A low power memoryless ROM design architecture for a direct digital frequency synthesizer

Salah ALKURWY¹,*, Sawal ALI², Shabiul ISLAM³, Faizul IDROS⁴

¹Department of Electronics Engineering, College of Engineering, Diyala University, Diyala, Iraq
²Department of Electrical, Electronics and System Engineering, Faculty of Engineering, National University of Malaysia, Bangi, Malaysia
³Institute of Microengineering and Nanoelectronics (IMEN), National University of Malaysia, Bangi, Malaysia
⁴Faculty of Engineering, MARA University of Technology, Shah Alam, Malaysia

Abstract: This paper presents a novel, memoryless, read-only memory (ROM) design architecture for a direct digital frequency synthesizer (DDFS). A pipelining technique is proposed to increase the phase accumulator (PA) throughput. However, this technique increases the number of registers as the pipeline stages increase. The shifted clocking technique is used to reduce the pipelined PA registers. The wave symmetry technique is applied to store ($0: \pi/2$) of the sine wave. The ROM is partitioned into three four-bit sub-ROMs based on the angular decomposition technique and trigonometric identity. A novel approach of memoryless ROM design technique is proposed and implemented in the design of a 24-bit DDFS system that replaces the conventional ROM. Replacing the memoryless sub-ROM circuits, instead of the conventional 12-bit ROM, reduces power consumption and area dimension. As a result, compared to the conventional ROM circuit, the values of area dimension and dynamic power are reduced by 15% and 14.8%, respectively.

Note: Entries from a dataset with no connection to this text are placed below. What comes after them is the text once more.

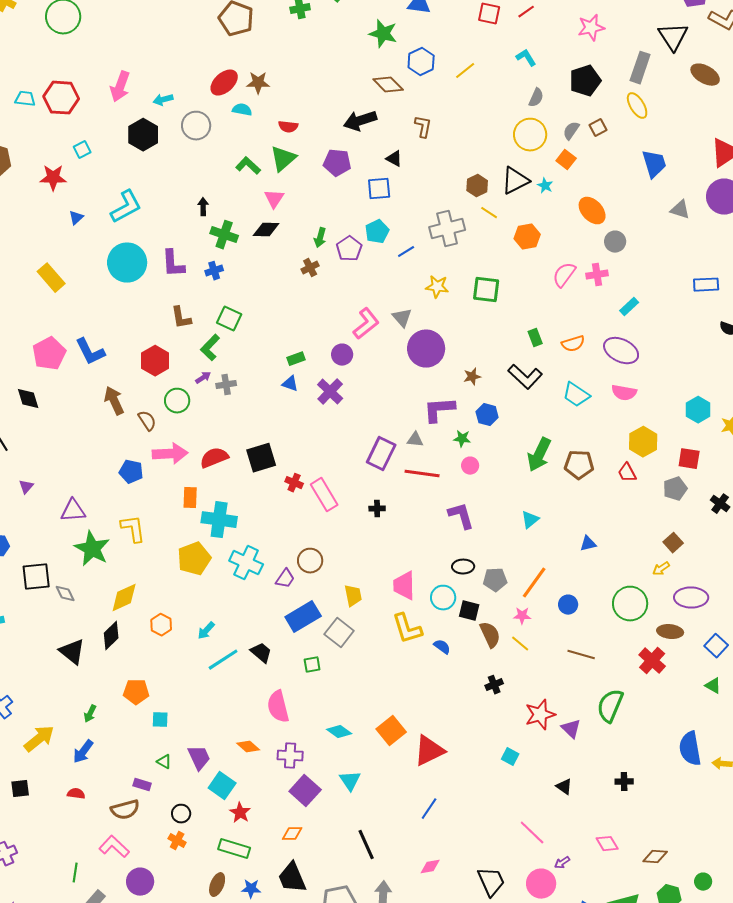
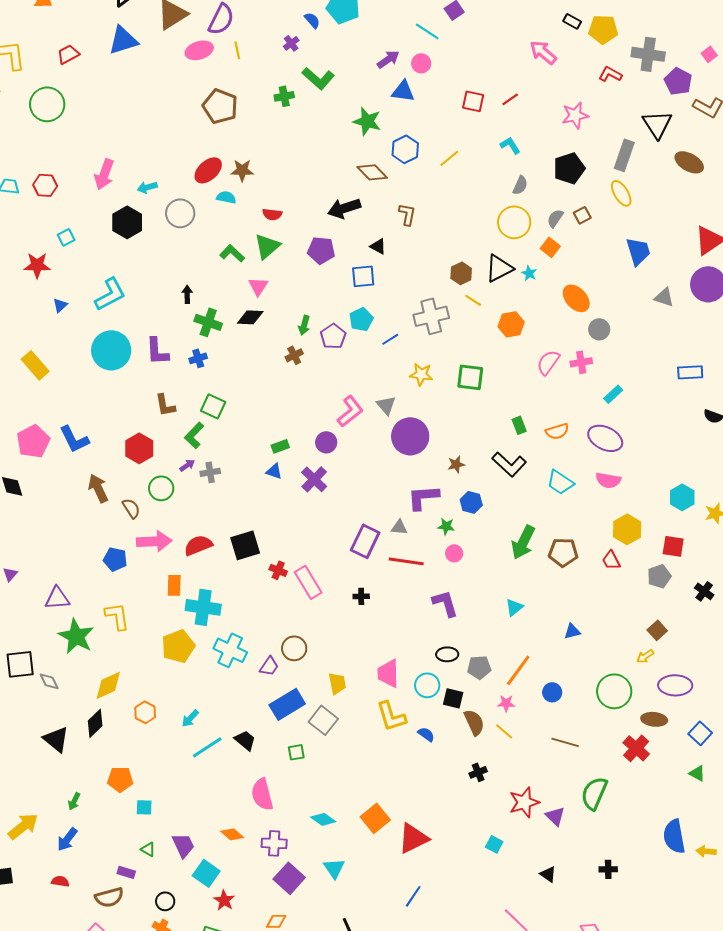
red hexagon: (61, 98) -> (45, 185), size x0.7

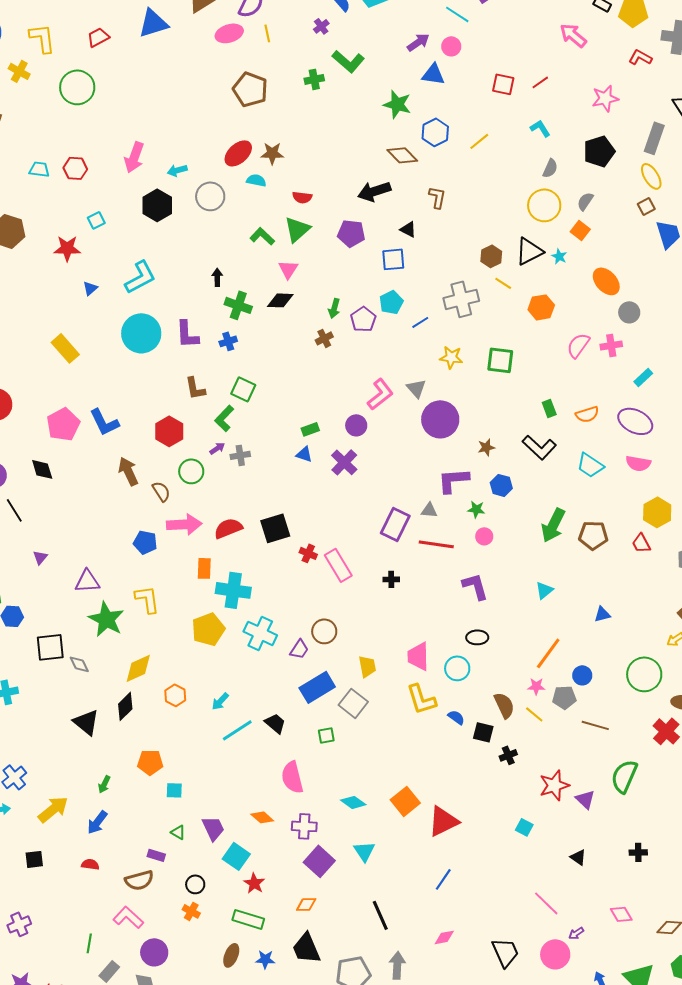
brown square: (582, 215) -> (646, 206), moved
gray pentagon: (479, 667) -> (564, 697), moved
black square: (453, 698) -> (483, 732), moved

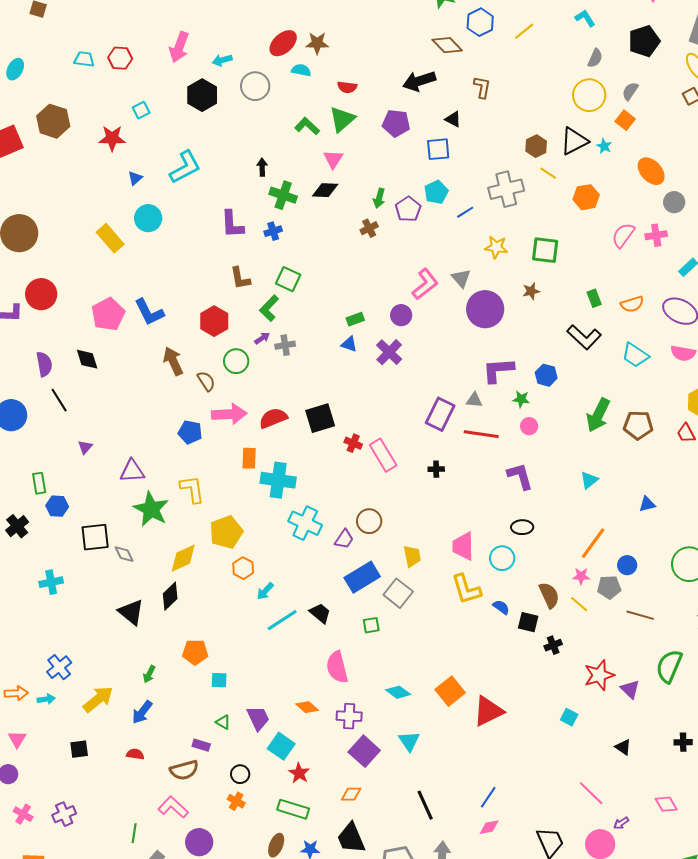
cyan circle: (141, 333) -> (148, 218), moved, size x0.7
brown star: (486, 447) -> (531, 291), moved
yellow pentagon: (208, 629) -> (226, 532), moved
orange hexagon: (175, 695) -> (243, 568), moved
blue line: (443, 879) -> (488, 797), moved

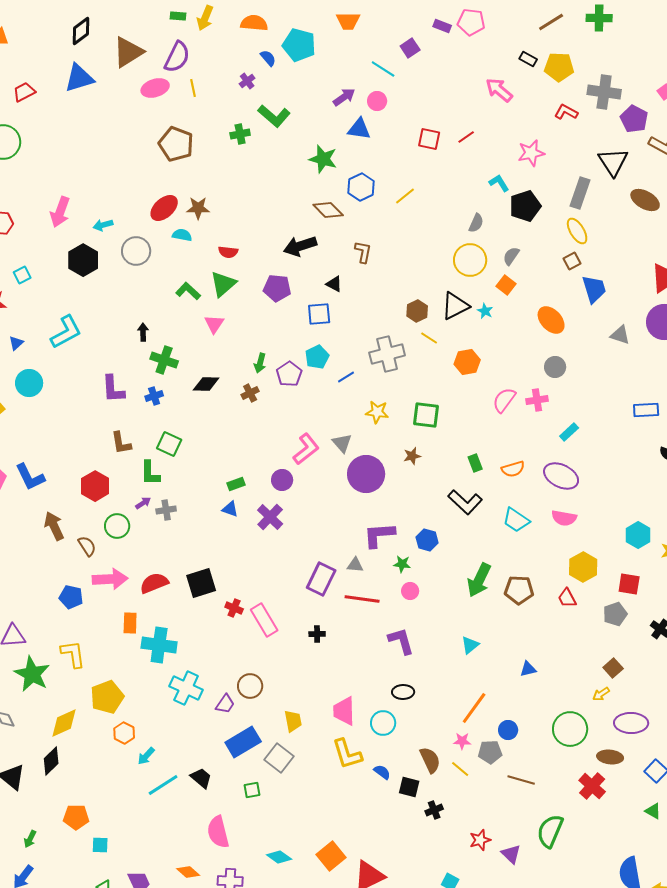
cyan L-shape: (585, 18) -> (499, 183), moved
orange ellipse: (651, 171) -> (551, 320), moved
black diamond: (325, 190) -> (206, 384), moved
green L-shape: (269, 308) -> (150, 473), turned -44
red star: (599, 675) -> (480, 840), size x0.7

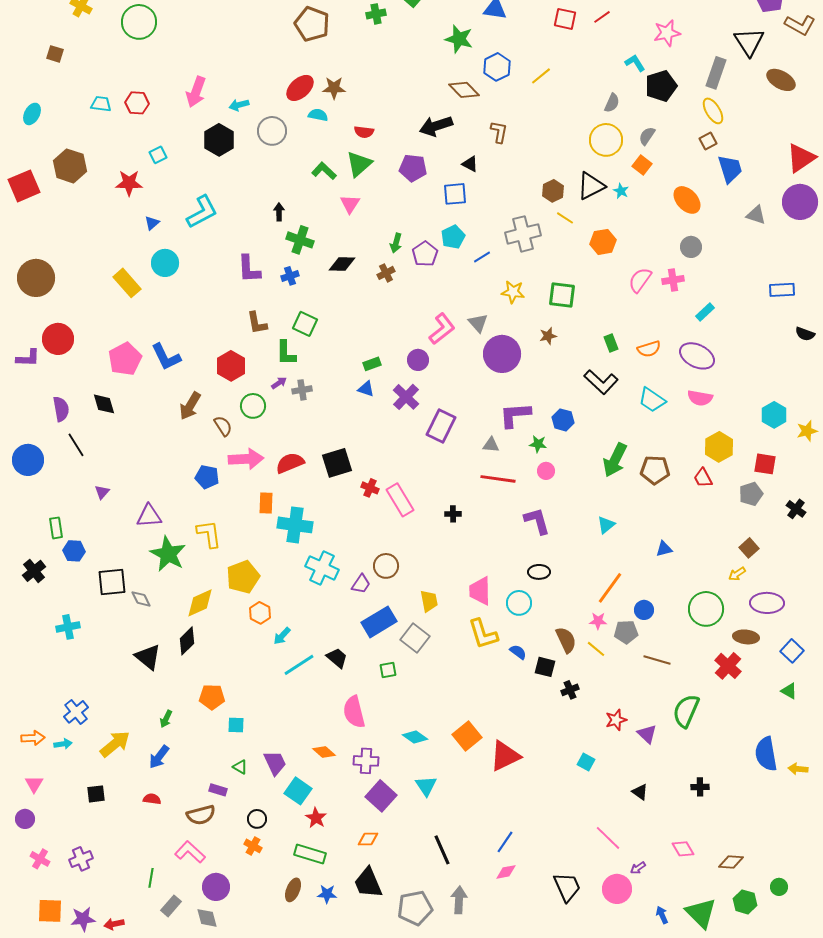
brown arrow: (54, 526) -> (190, 406), turned -124
purple rectangle: (321, 579) -> (441, 426), moved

Key words: Phase accumulator, carry look-ahead adder, direct digital frequency synthesizer, read-only memory

1. Introduction
The sinusoidal waveform generated by a direct digital frequency synthesizer (DDFS) has many advantages compared to the analogue phase-locked loop. These advantages include high-frequency resolution, high-speed frequency channels, and high spectral purity. The first direct digital system, designed by Tierney [1], consisted of a phase accumulator (PA) that generated ($0 - 2\pi$) digital phase values. A read-only memory (ROM) or phase-to-amplitude converter (PAC) is used to provide the sinusoidal amplitude waveform. Then a digital-to-analogue converter (DAC) with a low-pass filter is used to generate the analogue sinusoidal signal.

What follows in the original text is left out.